Voraussetzung hierfür sei, dass nach einer Abwägung das Informationsinteresse überwiegt, entschied das Landgericht Stuttgart. Geklagt hatte die Daimler AG gegen den SWR.

 

Ein Journalist, der für den SWR arbeitet, hat sich verdeckt bei einer Leiharbeitsfirma beworben. Sie entlieh ihn im Rahmen eines Werkvertrages an die Daimler AG. Er filmte bei der Arbeit mit versteckter Kamera. Die daraus entstandene Reportage “Hungerlohn am Fließband – Wie Tarife ausgehebelt werden” (13. Mai 2013, Das Erste) zeigte, dass Werkvertragsarbeiter von Leiharbeitsfirmen teils niedriger bezahlt werden, trotz gleicher Arbeitsleistung wie Tarifarbeitskräfte.

Die Daimler AG begehrte vor dem LG Stuttgart Unterlassung einer weiteren Ausstrahlung, da die verwendeten Filmaufnahmen ohne Zustimmung entstanden waren und damit rechtswidrig seien. Dies lehnte das Gericht ab (Urteil vom 09.10.2014 – Az. 11 O 15/14, Pressemitteilung).

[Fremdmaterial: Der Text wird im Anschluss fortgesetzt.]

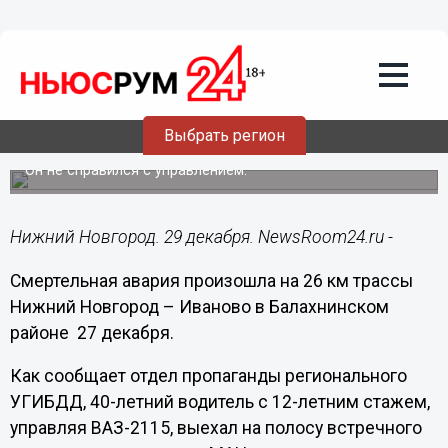
Происшествия
29.12.2014
12:44
Водитель ВАЗа погиб в результате
столкновения с МАЗом в Балахнинском
Выбрать регион
районе
Он не справился с управлением.
Нижний Новгород. 29 декабря. NewsRoom24.ru -
Смертельная авария произошла на 26 км трассы
Нижний Новгород – Иваново в Балахнинском
районе 27 декабря.
Как сообщает отдел пропаганды регионального
УГИБДД, 40-летний водитель с 12-летним стажем,
управляя ВАЗ-2115, выехал на полосу встречного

Der juristische Hintergrund

Grundsätzlich benötigt jeder, der in geschlossenen Räumen filmt, die Zustimmung des Hausrechtsinhabers. Das ist in aller Regel der Grundstücks- bzw. Gebäudeinhaber. Dieses Recht ergibt sich aus § 903 BGB: Der Eigentümer kann andere von der Einwirkung (hier: Betreten und Filmen) ausschließen. Der Journalist musste wohl befürchten, dass eine Recherche unter Zustimmung von Daimler entweder nicht möglich gewesen wäre oder zumindest nicht den gleichen Erfolg gebracht hätte. Daher recherchierte er verdeckt und ohne Zustimmung, was die Aufnahmen unzulässig machte.

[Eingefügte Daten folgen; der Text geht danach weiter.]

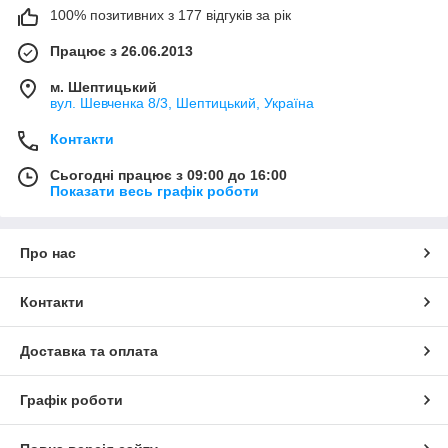
100% позитивних з 177 відгуків за рік
Працює з 26.06.2013
м. Шептицький
вул. Шевченка 8/3, Шептицький, Україна
Контакти
Сьогодні працює з 09:00 до 16:00
Показати весь графік роботи
Про нас
Контакти
Доставка та оплата
Графік роботи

Nach der Ausstrahlung wollte die Daimler AG vor dem Landgericht Stuttgart erreichen, dass der ARD die Reportage kein weiteres Mal ausstrahlen darf. Dieser Unterlassungsanspruch ergibt sich aus §§ 1004 Abs. 1, 823 BGB und steht jedem zu, der eine Rechtsverletzung erlitt (hier das unzulässige Filmen).

Die Rechtsverletzung allein macht den Unterlassungsanspruch aber nicht durchsetzbar. Sie muss stattdessen selbst auch rechtswidrig sein, d.h. nicht gerechtfertigt. (Nicht jede Rechtsverletzung ist auch rechtswidrig. Wer jemanden in Notwehr schlägt, verletzt das Recht des anderen auf körperliche Unversehrtheit. Dies wird jedoch gebilligt, da ihn die Notwehr rechtfertigt.)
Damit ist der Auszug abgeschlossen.